2. A distinction in spiritual gifts

There is the great picture of the church as a body in 1 Corinthians. There are different kinds of gifts . . . service . . . working (12:4-6) from the same Lord. God has arranged the parts in the body, every one of them, just as he wanted them to be (12:18). Some seem weaker, and others are unpresentable, while others are less honourable, but all are designed and given by God. Are all teachers? No. Do all speak in tongues? No (12:29-30). It is simply that in the congregation there is planned diversity. The gifts of the Spirit make us different from one another so that we can minister to one another and receive ministry from one another. The fruit of the Spirit makes us like one another, and the chief of the fruit is love. So Paul never took one of the gifts of the Spirit and made the possession of that gift definitive for the presence of the Spirit. A New Testament congregation where every single person spoke in tongues would have been like one enormous nose rather than a body of various complementary organs. So too extraordinary preaching is not the infallible mark that a man is full of the Spirit and an heir of heaven.
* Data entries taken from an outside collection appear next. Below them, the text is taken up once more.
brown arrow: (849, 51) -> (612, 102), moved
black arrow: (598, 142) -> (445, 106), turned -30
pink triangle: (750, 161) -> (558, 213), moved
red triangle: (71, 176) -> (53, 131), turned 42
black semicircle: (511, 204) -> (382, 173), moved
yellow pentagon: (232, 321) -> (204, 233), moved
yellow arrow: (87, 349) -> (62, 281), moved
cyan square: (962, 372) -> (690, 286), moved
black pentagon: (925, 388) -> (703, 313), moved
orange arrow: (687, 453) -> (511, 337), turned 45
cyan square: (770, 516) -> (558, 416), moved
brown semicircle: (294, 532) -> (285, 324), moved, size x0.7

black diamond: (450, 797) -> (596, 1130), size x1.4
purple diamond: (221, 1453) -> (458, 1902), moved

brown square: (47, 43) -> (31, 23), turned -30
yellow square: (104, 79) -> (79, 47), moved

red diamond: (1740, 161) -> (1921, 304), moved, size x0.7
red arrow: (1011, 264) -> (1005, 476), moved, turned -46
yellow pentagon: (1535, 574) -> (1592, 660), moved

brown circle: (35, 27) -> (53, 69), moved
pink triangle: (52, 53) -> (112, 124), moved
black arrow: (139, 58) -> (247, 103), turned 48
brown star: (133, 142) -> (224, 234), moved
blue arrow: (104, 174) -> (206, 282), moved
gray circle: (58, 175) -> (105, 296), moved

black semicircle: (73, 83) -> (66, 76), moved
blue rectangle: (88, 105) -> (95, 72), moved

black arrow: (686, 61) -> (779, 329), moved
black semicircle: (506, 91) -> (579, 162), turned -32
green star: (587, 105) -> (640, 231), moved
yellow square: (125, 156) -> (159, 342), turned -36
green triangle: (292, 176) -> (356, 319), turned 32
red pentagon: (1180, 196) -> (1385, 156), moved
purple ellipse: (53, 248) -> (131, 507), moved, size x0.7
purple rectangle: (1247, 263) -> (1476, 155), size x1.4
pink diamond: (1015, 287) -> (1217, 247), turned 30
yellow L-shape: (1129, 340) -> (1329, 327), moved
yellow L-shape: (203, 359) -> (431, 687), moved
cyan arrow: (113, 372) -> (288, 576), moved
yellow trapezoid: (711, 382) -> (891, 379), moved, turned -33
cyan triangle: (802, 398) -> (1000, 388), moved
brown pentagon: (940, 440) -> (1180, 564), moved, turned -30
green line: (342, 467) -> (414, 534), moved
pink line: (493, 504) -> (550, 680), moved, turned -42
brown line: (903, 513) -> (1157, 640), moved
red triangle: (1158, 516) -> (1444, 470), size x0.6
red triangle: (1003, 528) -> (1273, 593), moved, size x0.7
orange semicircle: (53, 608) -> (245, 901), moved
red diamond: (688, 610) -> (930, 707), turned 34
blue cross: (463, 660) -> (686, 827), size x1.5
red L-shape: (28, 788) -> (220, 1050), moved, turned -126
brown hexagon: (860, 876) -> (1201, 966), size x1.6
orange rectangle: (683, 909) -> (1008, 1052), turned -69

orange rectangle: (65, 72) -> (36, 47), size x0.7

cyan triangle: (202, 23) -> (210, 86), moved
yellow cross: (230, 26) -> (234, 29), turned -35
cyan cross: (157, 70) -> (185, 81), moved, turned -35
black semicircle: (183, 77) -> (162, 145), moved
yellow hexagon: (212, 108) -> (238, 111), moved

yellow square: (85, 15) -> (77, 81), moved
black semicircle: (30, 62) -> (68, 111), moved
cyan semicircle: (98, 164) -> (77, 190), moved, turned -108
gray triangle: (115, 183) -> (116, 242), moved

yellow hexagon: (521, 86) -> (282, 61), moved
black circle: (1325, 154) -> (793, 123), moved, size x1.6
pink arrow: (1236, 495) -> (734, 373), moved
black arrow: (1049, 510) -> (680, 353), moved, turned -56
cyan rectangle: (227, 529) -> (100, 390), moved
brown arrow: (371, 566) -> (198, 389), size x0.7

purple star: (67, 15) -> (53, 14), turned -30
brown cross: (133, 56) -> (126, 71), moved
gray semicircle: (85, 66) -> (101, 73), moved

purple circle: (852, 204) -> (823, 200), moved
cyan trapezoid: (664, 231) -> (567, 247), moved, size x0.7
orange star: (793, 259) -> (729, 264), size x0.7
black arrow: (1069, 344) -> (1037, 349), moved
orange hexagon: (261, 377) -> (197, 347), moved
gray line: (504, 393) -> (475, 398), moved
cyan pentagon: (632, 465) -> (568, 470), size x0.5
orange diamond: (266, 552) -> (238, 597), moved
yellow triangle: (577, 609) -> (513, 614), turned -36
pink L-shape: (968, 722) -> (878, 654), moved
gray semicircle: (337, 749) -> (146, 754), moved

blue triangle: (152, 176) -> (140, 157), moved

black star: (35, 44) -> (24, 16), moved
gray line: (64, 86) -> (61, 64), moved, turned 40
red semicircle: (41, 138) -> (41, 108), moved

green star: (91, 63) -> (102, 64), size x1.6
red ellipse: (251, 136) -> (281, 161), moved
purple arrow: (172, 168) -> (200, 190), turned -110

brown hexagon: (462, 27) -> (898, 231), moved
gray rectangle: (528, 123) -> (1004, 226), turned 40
3. A distinction in talents

Some Christians are 'strong' while others are 'weak brethren'. In the parable of the Lord the master goes on a long journey and he gives to one servant five talents and tells him to be occupied in using these talents until his return. Another is given three and another one. They did not choose the number. That choice and bestowal was divine, but all three men had to put them to use. They would be judged if they hid them away and did nothing with them. Some Christians have been called to be preachers and pastors. That is their distinctive gift of the Holy Spirit, but there are five-talent gifts of preaching, and three-talent gifts, and one-talent gifts. In other words, Martin Luther had a great gift of teaching, and so did John Bunyan, and so did Cornelius Van Til: five-talent people. The grandeur of those men was that they were on full stretch in their use of those talents throughout their lives. There was no let-up.

In that way they are our examples and we should seek to copy them, but we should not fret that we will never accomplish what they achieved. Most of us preachers are one-talent men and it will be enough for us to answer to God in the great day how we employed that one. Were we steadfast and immovable and always abounding in the work of the Lord with the talent God gave us? No special empowering of the Spirit will change one talent into five talents. A baptism of the Spirit will not turn a John Bunyan into a John Owen. We need John Bunyan and we need John Owen just as they are. We ourselves will never do a metamorphosis into a Jonathan Edwards, but we need the Holy Spirit to enable us to work with our one talent just as he helped the five-talent William Tyndale to labour. When I get to heaven the Lord will not ask me, ‘Geoff, why weren't you Tyndale?’ But he will ask me, ‘Geoff, why weren't you the Geoff I gifted and blessed?’ The pulpits all over the world are filled with humble men of one or two talents who by the ministry of the Spirit have given their gifts to the Lord and have been greatly used by him. If there is one evident pattern for 21st century church life it is that. There are no hyper-preachers in our day but thousands of faithful servants working by the Spirit's enabling to advance God's kingdom.  However, let no Christian feebly excuse his own laziness and cowardice and prayerlessness with the words, ‘But my name is not George Whitefield.’ That is true, but you can go to the same God as Whitefield and ask for the same strengthening of your heart and soul in the Lord's service. Let us dedicate the talent we have to God and seek the strength of the Spirit to employ it until the Saviour comes. Robert Murray M'Cheyne used to write 'Master, help!' on his sermon manuscripts. Whatever our talents we need Holy Spirit aid for them to be used as they should be.